Apologies if this topic has been covered or if there is a good guide for this (I have been looking for a while, including at source code for more advanced packages but I can’t wrap my head around if/how they do this sort of thing). I’m not “new” to using Julia (been using it for a few years), but I am new to using Julia “properly”, i.e. writing good code instead of just solving small problems.

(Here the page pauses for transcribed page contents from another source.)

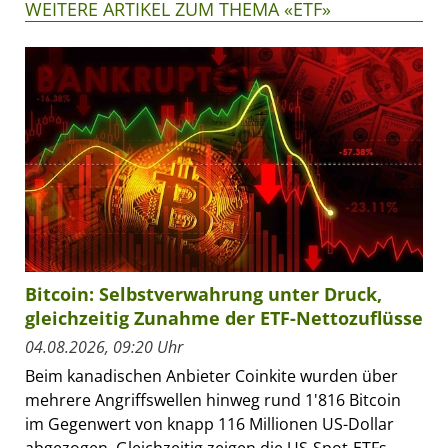
WEITERE ARTIKEL ZUM THEMA «ETF»
Bitcoin: Selbstverwahrung unter Druck,
gleichzeitig Zunahme der ETF-Nettozuflüsse
04.08.2026, 09:20 Uhr
Beim kanadischen Anbieter Coinkite wurden über
mehrere Angriffswellen hinweg rund 1'816 Bitcoin
im Gegenwert von knapp 116 Millionen US-Dollar
abgezogen. Gleichzeitig zeigen die US-Spot-ETFs...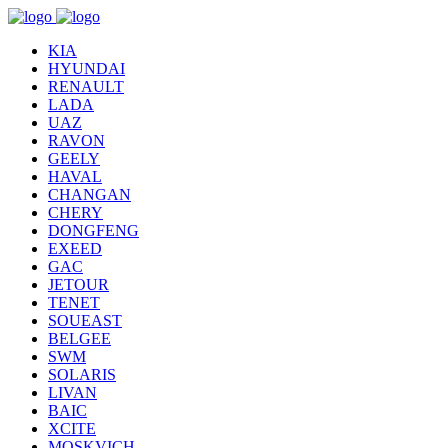
KIA
HYUNDAI
RENAULT
LADA
UAZ
RAVON
GEELY
HAVAL
CHANGAN
CHERY
DONGFENG
EXEED
GAC
JETOUR
TENET
SOUEAST
BELGEE
SWM
SOLARIS
LIVAN
BAIC
XCITE
MOSKVICH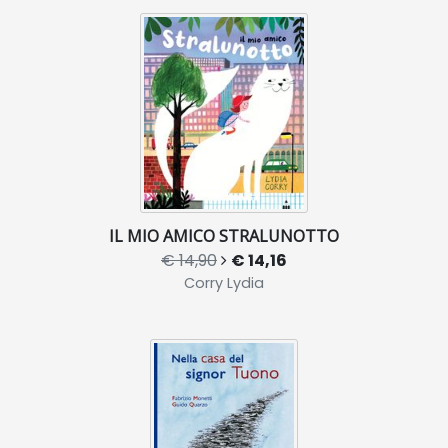
IL MIO AMICO STRALUNOTTO
€ 14,90
€ 14,16
Corry Lydia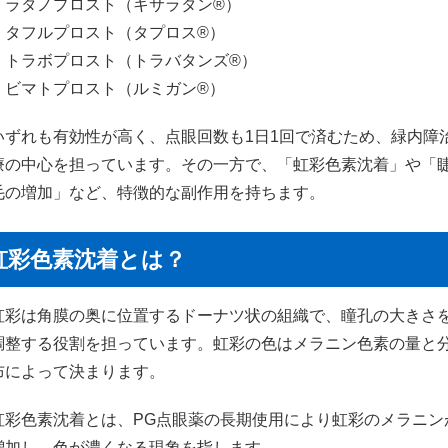
・ラタノプロスト（キサラタン®）
・タフルプロスト（タプロス®）
・トラボプロスト（トラバタンズ®）
・ビマトプロスト（ルミガン®）
いずれも有効性が高く、点眼回数も1日1回で済むため、緑内障
療の中心を担っています。その一方で、「虹彩色素沈着」や「
毛の増加」など、特徴的な副作用を持ちます。
虹彩色素沈着とは？
虹彩は角膜の奥に位置するドーナツ状の組織で、瞳孔の大きさ
調整する役割を担っています。虹彩の色はメラニン色素の量と
布によって決まります。
虹彩色素沈着とは、PG点眼薬の長期使用により虹彩のメラニン
増加し、色が濃くなる現象を指します。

I am writing a finite difference code for 2D problems, ideally that other people would be able to use. At the moment I have a loop that computes the second order FD stencil in 2D by looping over the internal nodes:

```
function SecondDerivative!(uₓₓ::Array,u::Array,Δx::Real,Δy::Real,Index::CartesianIndices)
offx = CartesianIndex(1,0)
offy = CartesianIndex(0,1)
for I in Index
uₓₓ[I] =
(u[I-offx] + 2*u[I] + u[I+offx])/(2.0Δx^2) +
(u[I-offy] + 2*u[I] + u[I+offy])/(2.0Δy^2)
end
uₓₓ
end
```

The way I’ve written it so far is that when the solver is called, I generate a new function,

```
D_xx(cache,U) = SecondDerivative!(cache,U,dx,dy,Index)
```

for calling inside the time loop (since the grid size and number of nodes doesn’t change). But I won’t always want to compute a 5 point stencil. What if I want to be able to use a 2nd order in x and a 4th order in y? For instance I might have these two functions that I want to combine:

```
function SecondDerivative_Order2(u,Δx)
return (u[j-1] - 2u[j] + u[j+1])/Δx^2
end
function SecondDerivative_Order4(u,Δx)
(1/12*u[j-2] + -4/3*u[j-1] + 5/2*u[j] - 4/3u[j+1] + 1/12*u[j+2])/Δx^2
end
```

This seems like a job for metaprogramming but I can’t work out how this actually works to combine code snippets.